HIV-infected patients are at increased risk of myocardial infarction and arterial inflammation has been suggested as a pathophysiological explanation. We compared the uptake of 18F-fluorodeoxyglucose (FDG) by PET in four arterial regions, and factors associated with FDG uptake in well-treated HIV-infected patients without cardiovascular disease (CVD) and healthy controls.
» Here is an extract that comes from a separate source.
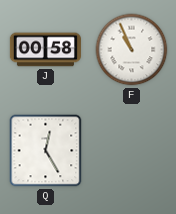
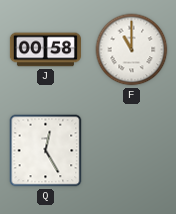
F: 10:56 -> 11:00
We prospectively scanned 26 HIV-infected patients on stable antiretroviral therapy and 25 healthy volunteers with FDG PET/CT, measuring standardized uptake values (SUV) in the carotid arteries, the ascending, descending, and abdominal aorta. We performed correlation analyses between FDG uptake and intima-media thickness (IMT), and soluble biomarkers of inflammation. We found no difference in arterial FDG uptake between the HIV-infected patients and healthy controls quantified either as mean SUVmax or target-to background ratio in the carotid region, the ascending aorta, the descending aorta, or the abdominal aorta. Correlations between SUV, IMT, and soluble biomarkers were scarce in both groups.
In a group of optimally treated HIV-infected patients with full viral suppression, low Framingham risk score and no known CVD, we found no evidence of increased arterial inflammation as assessed by FDG PET/CT compared to healthy volunteers.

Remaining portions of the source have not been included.